7. Gelet op hetgeen is overwogen onder 4.4, is het beroep gegrond. Het College vernietigt het bestreden besluit wegens strijd met artikel 7:12 van de Awb voor zover daarbij geen vergoeding is toegekend voor de in opdracht van appellant verrichte GPS-meting. Het College bepaalt dat de uitspraak in de plaats komt van het vernietigde gedeelte van het bestreden besluit. Het College ziet aanleiding zelf in de zaak te voorzien door te bepalen dat verweerder de kosten van het GPS-rapport tot een bedrag van € 593,18 vergoedt.
8. Het College veroordeelt verweerder in de door appellant gemaakte proceskosten.
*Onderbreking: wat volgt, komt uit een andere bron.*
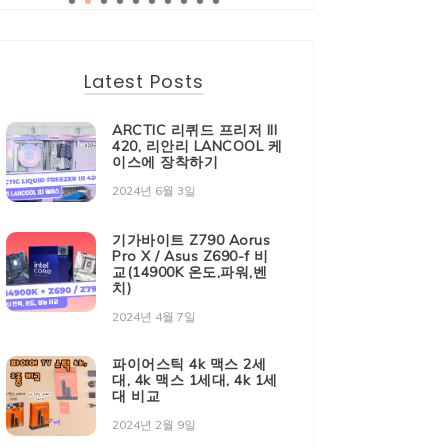
Latest Posts
ARCTIC 리퀴드 프리저 III
420, 리안리 LANCOOL 케
이스에 장착하기
2024년 6월 3일
기가바이트 Z790 Aorus
Pro X / Asus Z690-f 비
교(14900K 온도,파워,벤
치)
2024년 4월 7일
파이어스틱 4k 맥스 2세
대, 4k 맥스 1세대, 4k 1세
대 비교
2024년 2월 9일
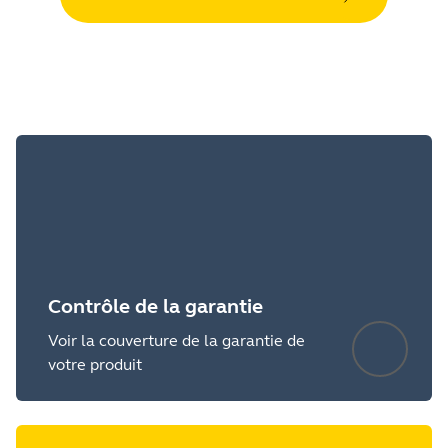
Contrôle de la garantie
Voir la couverture de la garantie de
votre produit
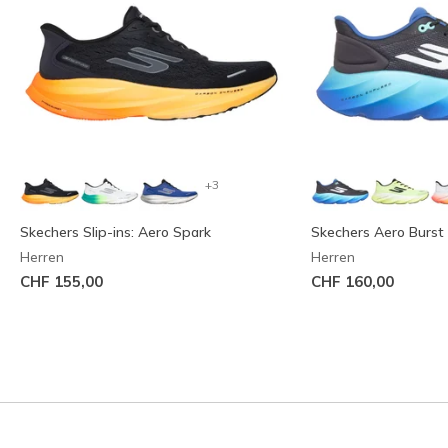
+3
Skechers Slip-ins: Aero Spark
Skechers Aero Burst
Herren
Herren
CHF 155,00
CHF 160,00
Deze kosten stelt het College op grond van het Besluit proceskosten bestuursrecht (Besluit) vast op € 1.034,24. Het gaat hierbij om € 980,-- voor de door een derde beroepsmatig verleende rechtsbijstand (op basis van 1 punt voor het indienen van het beroepschrift, 1 punt voor het verschijnen ter zitting met een waarde per punt van € 490,-- en een wegingsfactor 1) en
€ 54,24 voor de reiskosten van appellant naar de zitting van het College op basis van openbaar vervoer (retour [plaats] - Den Haag).

Beslissing

Het College:
  • verklaart het beroep gegrond;
  • vernietigt het bestreden besluit voor zover daarbij geen vergoeding is toegekend voor de kosten van de namens appellant verrichte GPS-meting;
  • stelt deze kosten vast op € 593,18 en bepaalt dat deze uitspraak in de plaats komt van het vernietigde gedeelte van het besluit;
  • draagt verweerder op het betaalde griffierecht van € 156,-- aan appellant te vergoeden;
- veroordeelt verweerder in de proceskosten van appellant tot een bedrag van
€ 1.034,24;
- veroordeelt de minister van Veiligheid en Justitie om aan appellant een vergoeding voor immateriële schade van € 1.000,00 te betalen;
- wijst af hetgeen appellant meer of anders heeft gevorderd.
Deze uitspraak is gedaan door mr. A. Venekamp in aanwezigheid van mr. C.M. Leliveld, griffier. De beslissing is in het openbaar uitgesproken op 29 december 2015.